**PROBLEM DETAILS**
In the records below, find the line that contains "Državni tajnik u Ministarstvu" and the line that contains "goldenshara", then retype exactly those two lines and every line between them.

**GIVEN INFORMATION**

■ ■ ■ ■

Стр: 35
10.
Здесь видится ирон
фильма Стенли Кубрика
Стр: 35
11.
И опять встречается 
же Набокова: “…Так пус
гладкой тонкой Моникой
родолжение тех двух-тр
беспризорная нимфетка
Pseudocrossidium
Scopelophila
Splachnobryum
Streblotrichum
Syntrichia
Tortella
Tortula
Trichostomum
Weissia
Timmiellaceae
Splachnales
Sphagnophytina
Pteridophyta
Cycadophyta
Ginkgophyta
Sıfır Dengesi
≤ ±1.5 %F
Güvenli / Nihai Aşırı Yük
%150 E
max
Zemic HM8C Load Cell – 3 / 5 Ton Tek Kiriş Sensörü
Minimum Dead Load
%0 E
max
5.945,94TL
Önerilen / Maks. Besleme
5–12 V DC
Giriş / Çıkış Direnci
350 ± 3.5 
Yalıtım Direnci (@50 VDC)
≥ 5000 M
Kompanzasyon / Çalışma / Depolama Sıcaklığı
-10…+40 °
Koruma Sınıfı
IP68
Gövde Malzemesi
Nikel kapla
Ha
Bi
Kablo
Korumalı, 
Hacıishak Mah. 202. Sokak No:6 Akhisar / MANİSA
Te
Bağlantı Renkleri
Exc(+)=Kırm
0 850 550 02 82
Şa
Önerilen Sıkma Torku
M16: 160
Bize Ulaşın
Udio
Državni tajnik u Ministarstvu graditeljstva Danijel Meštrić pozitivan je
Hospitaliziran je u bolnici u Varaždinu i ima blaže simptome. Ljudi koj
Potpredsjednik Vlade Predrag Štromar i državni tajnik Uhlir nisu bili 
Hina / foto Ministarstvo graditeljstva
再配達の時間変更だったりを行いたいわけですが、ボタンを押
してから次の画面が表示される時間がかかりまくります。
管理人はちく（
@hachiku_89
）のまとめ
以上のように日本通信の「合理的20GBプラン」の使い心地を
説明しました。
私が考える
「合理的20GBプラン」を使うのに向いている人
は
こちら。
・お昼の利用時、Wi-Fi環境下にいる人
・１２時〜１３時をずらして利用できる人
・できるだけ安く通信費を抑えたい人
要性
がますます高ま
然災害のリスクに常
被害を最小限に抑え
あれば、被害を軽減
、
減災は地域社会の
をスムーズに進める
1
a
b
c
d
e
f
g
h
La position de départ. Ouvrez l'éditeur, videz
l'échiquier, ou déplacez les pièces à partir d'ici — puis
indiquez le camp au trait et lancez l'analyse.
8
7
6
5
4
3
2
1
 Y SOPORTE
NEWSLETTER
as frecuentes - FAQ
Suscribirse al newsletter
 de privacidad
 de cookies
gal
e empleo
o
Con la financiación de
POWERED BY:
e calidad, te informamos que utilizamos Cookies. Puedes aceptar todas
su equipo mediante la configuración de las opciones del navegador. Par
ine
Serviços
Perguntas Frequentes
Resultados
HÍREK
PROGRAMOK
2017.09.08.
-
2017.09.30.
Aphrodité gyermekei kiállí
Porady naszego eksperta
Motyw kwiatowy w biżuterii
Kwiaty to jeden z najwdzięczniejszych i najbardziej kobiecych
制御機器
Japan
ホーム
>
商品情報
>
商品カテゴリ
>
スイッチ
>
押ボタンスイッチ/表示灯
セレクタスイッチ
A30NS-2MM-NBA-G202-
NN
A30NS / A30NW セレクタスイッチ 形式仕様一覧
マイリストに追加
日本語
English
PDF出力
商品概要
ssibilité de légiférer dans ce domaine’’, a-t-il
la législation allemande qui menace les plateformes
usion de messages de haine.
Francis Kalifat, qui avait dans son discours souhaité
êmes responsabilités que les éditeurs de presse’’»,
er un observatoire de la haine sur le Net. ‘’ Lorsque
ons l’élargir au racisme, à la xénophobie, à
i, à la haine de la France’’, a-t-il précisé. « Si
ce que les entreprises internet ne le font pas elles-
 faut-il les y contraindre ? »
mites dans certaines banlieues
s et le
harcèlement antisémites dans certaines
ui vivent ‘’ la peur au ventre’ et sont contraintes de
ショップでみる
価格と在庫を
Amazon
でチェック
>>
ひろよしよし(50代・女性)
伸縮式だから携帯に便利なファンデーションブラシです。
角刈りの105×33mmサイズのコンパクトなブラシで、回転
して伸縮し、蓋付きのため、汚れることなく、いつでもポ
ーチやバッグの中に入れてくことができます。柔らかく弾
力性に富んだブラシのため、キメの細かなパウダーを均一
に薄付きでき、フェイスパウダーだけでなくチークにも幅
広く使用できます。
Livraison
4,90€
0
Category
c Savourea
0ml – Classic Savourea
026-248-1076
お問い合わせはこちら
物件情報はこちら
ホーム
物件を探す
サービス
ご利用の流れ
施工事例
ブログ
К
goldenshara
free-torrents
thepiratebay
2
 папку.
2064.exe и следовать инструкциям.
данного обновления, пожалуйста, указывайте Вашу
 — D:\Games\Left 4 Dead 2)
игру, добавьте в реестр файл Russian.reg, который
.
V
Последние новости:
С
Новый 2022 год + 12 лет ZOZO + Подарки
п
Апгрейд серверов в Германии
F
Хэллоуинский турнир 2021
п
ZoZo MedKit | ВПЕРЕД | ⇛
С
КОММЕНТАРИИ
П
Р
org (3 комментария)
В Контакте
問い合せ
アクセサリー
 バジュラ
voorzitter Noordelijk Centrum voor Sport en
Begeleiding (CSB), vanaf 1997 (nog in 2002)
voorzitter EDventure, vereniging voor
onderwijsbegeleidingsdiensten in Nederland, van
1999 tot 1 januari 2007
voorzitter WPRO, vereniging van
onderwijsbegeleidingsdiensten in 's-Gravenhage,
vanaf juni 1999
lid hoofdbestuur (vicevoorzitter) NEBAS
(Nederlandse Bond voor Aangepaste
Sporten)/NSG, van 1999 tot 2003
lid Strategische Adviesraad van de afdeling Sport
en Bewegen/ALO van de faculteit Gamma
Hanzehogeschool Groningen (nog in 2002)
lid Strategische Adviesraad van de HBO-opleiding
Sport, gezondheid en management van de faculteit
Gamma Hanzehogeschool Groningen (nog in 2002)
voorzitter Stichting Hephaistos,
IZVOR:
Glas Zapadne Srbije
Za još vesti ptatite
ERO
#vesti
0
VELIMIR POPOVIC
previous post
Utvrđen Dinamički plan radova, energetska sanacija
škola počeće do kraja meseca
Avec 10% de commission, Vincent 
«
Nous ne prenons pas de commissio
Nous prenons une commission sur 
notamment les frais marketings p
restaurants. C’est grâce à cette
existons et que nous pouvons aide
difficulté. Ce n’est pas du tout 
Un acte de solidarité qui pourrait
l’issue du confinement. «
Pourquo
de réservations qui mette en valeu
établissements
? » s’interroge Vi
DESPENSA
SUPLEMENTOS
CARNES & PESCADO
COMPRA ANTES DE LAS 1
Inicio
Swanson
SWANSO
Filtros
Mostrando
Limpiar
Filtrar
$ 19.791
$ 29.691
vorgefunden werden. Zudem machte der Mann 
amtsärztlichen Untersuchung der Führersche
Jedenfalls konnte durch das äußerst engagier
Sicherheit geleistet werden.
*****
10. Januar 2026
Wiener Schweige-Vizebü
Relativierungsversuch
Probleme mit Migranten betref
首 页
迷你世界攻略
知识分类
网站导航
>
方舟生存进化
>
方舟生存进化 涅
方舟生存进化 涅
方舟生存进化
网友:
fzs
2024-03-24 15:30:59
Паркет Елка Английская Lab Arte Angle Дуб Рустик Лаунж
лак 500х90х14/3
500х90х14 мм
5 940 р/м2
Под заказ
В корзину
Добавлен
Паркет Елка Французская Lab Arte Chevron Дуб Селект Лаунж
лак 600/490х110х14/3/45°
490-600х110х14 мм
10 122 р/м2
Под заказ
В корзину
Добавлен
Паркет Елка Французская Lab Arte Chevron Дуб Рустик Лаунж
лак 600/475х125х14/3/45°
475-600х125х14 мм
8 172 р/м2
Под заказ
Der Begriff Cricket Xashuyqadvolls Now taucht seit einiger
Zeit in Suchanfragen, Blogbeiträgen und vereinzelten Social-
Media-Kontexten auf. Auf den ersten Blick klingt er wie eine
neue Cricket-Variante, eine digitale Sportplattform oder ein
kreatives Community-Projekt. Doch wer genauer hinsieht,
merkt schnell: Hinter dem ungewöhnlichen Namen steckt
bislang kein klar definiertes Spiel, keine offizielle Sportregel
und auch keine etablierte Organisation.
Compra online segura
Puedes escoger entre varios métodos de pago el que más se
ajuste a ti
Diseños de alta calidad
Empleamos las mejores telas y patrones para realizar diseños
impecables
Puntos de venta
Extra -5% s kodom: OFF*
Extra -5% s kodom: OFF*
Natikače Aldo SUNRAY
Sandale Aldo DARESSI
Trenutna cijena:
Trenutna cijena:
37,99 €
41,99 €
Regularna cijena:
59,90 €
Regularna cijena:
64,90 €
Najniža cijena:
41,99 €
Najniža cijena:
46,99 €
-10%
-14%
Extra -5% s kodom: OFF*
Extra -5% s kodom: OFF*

■ ■ ■ ■

**EXERCISE OUTPUT**
Državni tajnik u Ministarstvu graditeljstva Danijel Meštrić pozitivan je
Hospitaliziran je u bolnici u Varaždinu i ima blaže simptome. Ljudi koj
Potpredsjednik Vlade Predrag Štromar i državni tajnik Uhlir nisu bili 
Hina / foto Ministarstvo graditeljstva
再配達の時間変更だったりを行いたいわけですが、ボタンを押
してから次の画面が表示される時間がかかりまくります。
管理人はちく（
@hachiku_89
）のまとめ
以上のように日本通信の「合理的20GBプラン」の使い心地を
説明しました。
私が考える
「合理的20GBプラン」を使うのに向いている人
は
こちら。
・お昼の利用時、Wi-Fi環境下にいる人
・１２時〜１３時をずらして利用できる人
・できるだけ安く通信費を抑えたい人
要性
がますます高ま
然災害のリスクに常
被害を最小限に抑え
あれば、被害を軽減
、
減災は地域社会の
をスムーズに進める
1
a
b
c
d
e
f
g
h
La position de départ. Ouvrez l'éditeur, videz
l'échiquier, ou déplacez les pièces à partir d'ici — puis
indiquez le camp au trait et lancez l'analyse.
8
7
6
5
4
3
2
1
 Y SOPORTE
NEWSLETTER
as frecuentes - FAQ
Suscribirse al newsletter
 de privacidad
 de cookies
gal
e empleo
o
Con la financiación de
POWERED BY:
e calidad, te informamos que utilizamos Cookies. Puedes aceptar todas
su equipo mediante la configuración de las opciones del navegador. Par
ine
Serviços
Perguntas Frequentes
Resultados
HÍREK
PROGRAMOK
2017.09.08.
-
2017.09.30.
Aphrodité gyermekei kiállí
Porady naszego eksperta
Motyw kwiatowy w biżuterii
Kwiaty to jeden z najwdzięczniejszych i najbardziej kobiecych
制御機器
Japan
ホーム
>
商品情報
>
商品カテゴリ
>
スイッチ
>
押ボタンスイッチ/表示灯
セレクタスイッチ
A30NS-2MM-NBA-G202-
NN
A30NS / A30NW セレクタスイッチ 形式仕様一覧
マイリストに追加
日本語
English
PDF出力
商品概要
ssibilité de légiférer dans ce domaine’’, a-t-il
la législation allemande qui menace les plateformes
usion de messages de haine.
Francis Kalifat, qui avait dans son discours souhaité
êmes responsabilités que les éditeurs de presse’’»,
er un observatoire de la haine sur le Net. ‘’ Lorsque
ons l’élargir au racisme, à la xénophobie, à
i, à la haine de la France’’, a-t-il précisé. « Si
ce que les entreprises internet ne le font pas elles-
 faut-il les y contraindre ? »
mites dans certaines banlieues
s et le
harcèlement antisémites dans certaines
ui vivent ‘’ la peur au ventre’ et sont contraintes de
ショップでみる
価格と在庫を
Amazon
でチェック
>>
ひろよしよし(50代・女性)
伸縮式だから携帯に便利なファンデーションブラシです。
角刈りの105×33mmサイズのコンパクトなブラシで、回転
して伸縮し、蓋付きのため、汚れることなく、いつでもポ
ーチやバッグの中に入れてくことができます。柔らかく弾
力性に富んだブラシのため、キメの細かなパウダーを均一
に薄付きでき、フェイスパウダーだけでなくチークにも幅
広く使用できます。
Livraison
4,90€
0
Category
c Savourea
0ml – Classic Savourea
026-248-1076
お問い合わせはこちら
物件情報はこちら
ホーム
物件を探す
サービス
ご利用の流れ
施工事例
ブログ
К
goldenshara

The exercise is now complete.